She's late for our meeting, but her excuses are so laced with charm that it would be churlish to mind. Garrett has agreed to talk on an exclusive basis on condition she is portrayed in serious mood. Well, yes, I'd like that too. None the less I'm curious. Being a bouncy Yorkshire working- class girl and proud of it, Garrett has a mission in life to spread the word that opera is neither highbrow nor elitist. "Opera was always in our home," she declares. "It was only when I came to London that I discovered it is something only the intelligentsia were supposed to enjoy. That's a load of bollocks. Opera is full of passion - and passion is part of all our lives."

It's a laudable aim. But in pursuit of it, it seems to me she has appeared on some pretty dodgy TV shows - she has trampled on tomatoes in a bucket, posed in a bath and received a "Gotcha Oscar" from Noel Edmonds - and has been on everything from Last Night of the Proms to Channel 4's mindless youth show The Word.

For English National Opera's principal soprano, it is one thing to take your clothes off (as she did in Die Fledermaus), quite another to lark about on shows like these. Garrett is without doubt a breath of fresh air on the opera scene, but why does she dabble in this nonsense?

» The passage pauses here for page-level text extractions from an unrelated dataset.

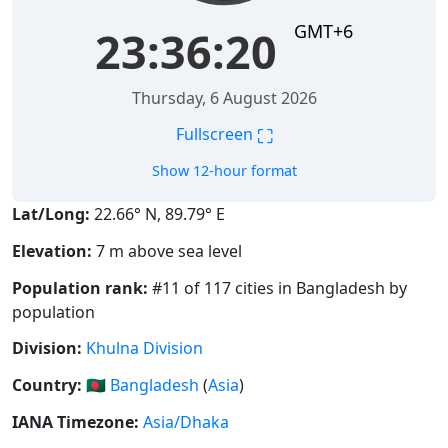
GMT+6
23:36:21
Thursday, 6 August 2026
⛶
Fullscreen
Show 12-hour format
Lat/Long:
22.66° N, 89.79° E
Elevation:
7 m above sea level
Population rank:
#11 of 117 cities in Bangladesh by
population
Division:
Khulna Division
Country:
🇧🇩
Bangladesh
(
Asia
)
IANA Timezone:
Asia/Dhaka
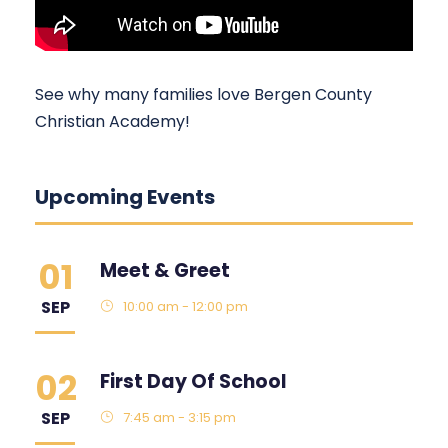
See why many families love Bergen County
Christian Academy!
Upcoming Events
01
Meet & Greet
SEP
10:00 am - 12:00 pm
02
First Day Of School
SEP
7:45 am - 3:15 pm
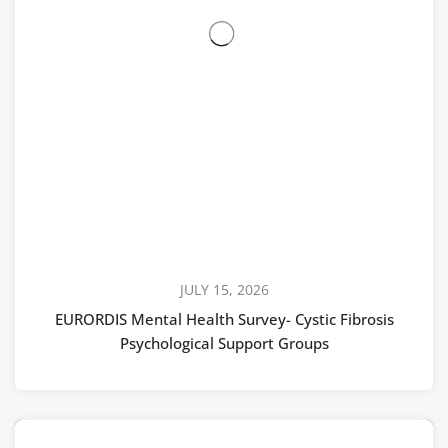
JULY 15, 2026
EURORDIS Mental Health Survey- Cystic Fibrosis
Psychological Support Groups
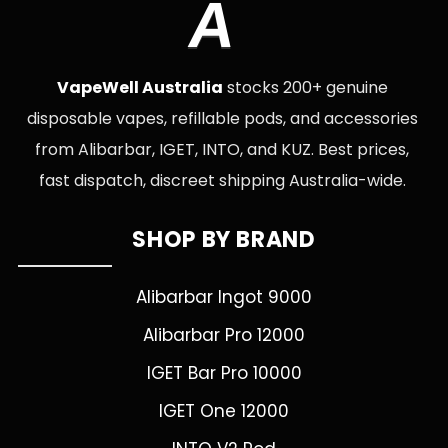
A
VapeWell Australia
stocks 200+ genuine
disposable vapes, refillable pods, and accessories
from Alibarbar, IGET, INTO, and KUZ. Best prices,
fast dispatch, discreet shipping Australia-wide.
SHOP BY BRAND
Alibarbar Ingot 9000
Alibarbar Pro 12000
IGET Bar Pro 10000
IGET One 12000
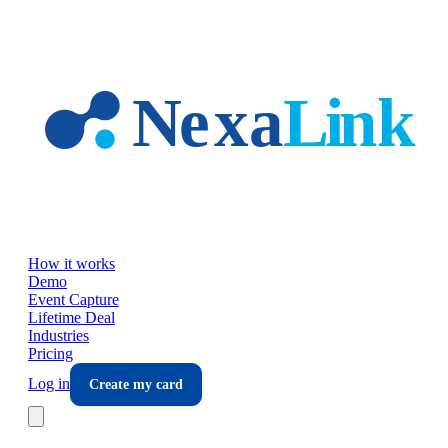
Skip to main content
How it works
Demo
Event Capture
Lifetime Deal
Industries
Pricing
Log in
Create my card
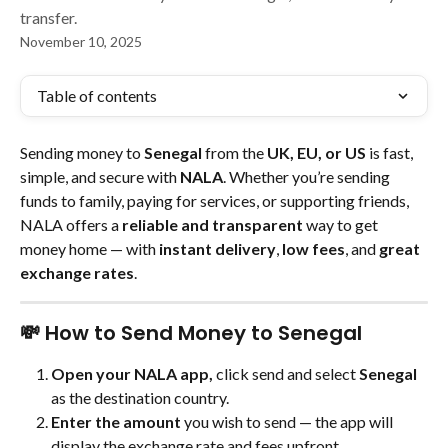
transfer.
November 10, 2025
Table of contents
Sending money to 
Senegal
 from the 
UK, EU, or US
 is fast, 
simple, and secure with 
NALA
. Whether you’re sending 
funds to family, paying for services, or supporting friends, 
NALA offers a 
reliable and transparent
 way to get 
money home — with 
instant delivery
, 
low fees
, and 
great 
exchange rates
.
💸 How to Send Money to Senegal
Open your NALA app,
 click send and select 
Senegal
as the destination country.
Enter the amount
 you wish to send — the app will 
display the exchange rate and fees upfront.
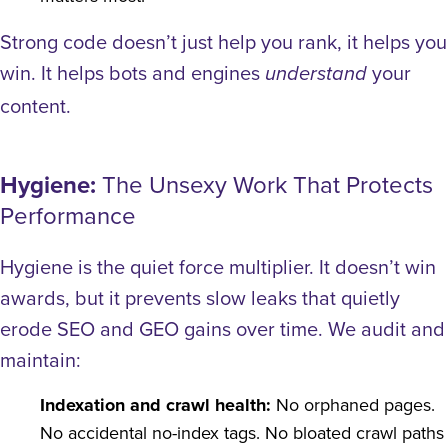
Strong code doesn’t just help you rank, it helps you
win. It helps bots and engines
your
understand
content.
Hygiene:
The Unsexy Work That Protects
Performance
Hygiene is the quiet force multiplier. It doesn’t win
awards, but it prevents slow leaks that quietly
erode SEO and GEO gains over time.
We audit and
maintain:
Indexation and crawl health:
No orphaned pages.
No accidental no-index tags. No bloated crawl paths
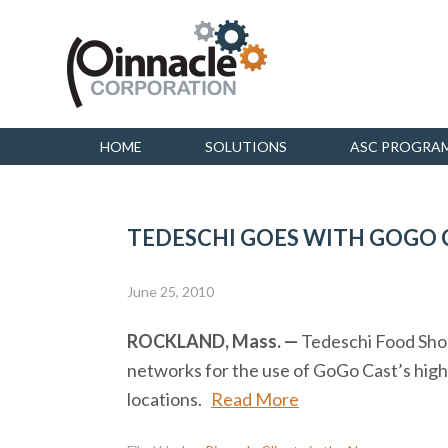
HOME
SOLUTIONS
ASC PROGRA
TEDESCHI GOES WITH GOGO C
June 25, 2010
ROCKLAND, Mass. —
Tedeschi Food Shops
networks for the use of GoGo Cast’s hig
locations.
Read More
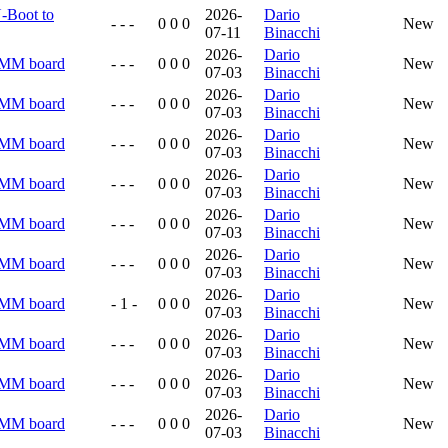
U-Boot to
2026-
Dario
- - -
0 0 0
New
07-11
Binacchi
2026-
Dario
RMM board
- - -
0 0 0
New
07-03
Binacchi
2026-
Dario
RMM board
- - -
0 0 0
New
07-03
Binacchi
2026-
Dario
RMM board
- - -
0 0 0
New
07-03
Binacchi
2026-
Dario
RMM board
- - -
0 0 0
New
07-03
Binacchi
2026-
Dario
RMM board
- - -
0 0 0
New
07-03
Binacchi
2026-
Dario
RMM board
- - -
0 0 0
New
07-03
Binacchi
2026-
Dario
RMM board
- 1 -
0 0 0
New
07-03
Binacchi
2026-
Dario
RMM board
- - -
0 0 0
New
07-03
Binacchi
2026-
Dario
RMM board
- - -
0 0 0
New
07-03
Binacchi
2026-
Dario
RMM board
- - -
0 0 0
New
07-03
Binacchi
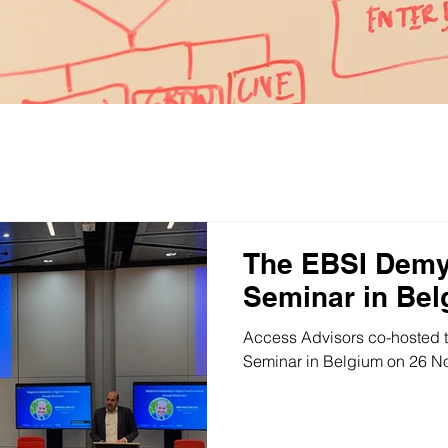
News
The EBSI Demy
Seminar in Be
Access Advisors co-hosted 
Seminar in Belgium on 26 N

Is she helping her cause?

"I had a ball with Noel Edmonds," she says. "I don't appear on these shows just to shock, you know. Anyway, I always watched Noel's House Party with my kids (Jeremy, two; Chloe, 20 months) before I received the Gotcha. They love Mr Blobby. This is me, the way I am. People have this stereotyped image of what an opera singer should be like."

The proof of the pudding is that audiences are going up; and people are buying her albums (Diva, released 1991, has sold 60,000 copies; Prima Donna, 1992, entered the British classical artists' chart at No 2). When she does signing sessions in record shops - "and this thrills me more than I can tell you" - they say things like, "We would never have listened to this music if it hadn't been for you".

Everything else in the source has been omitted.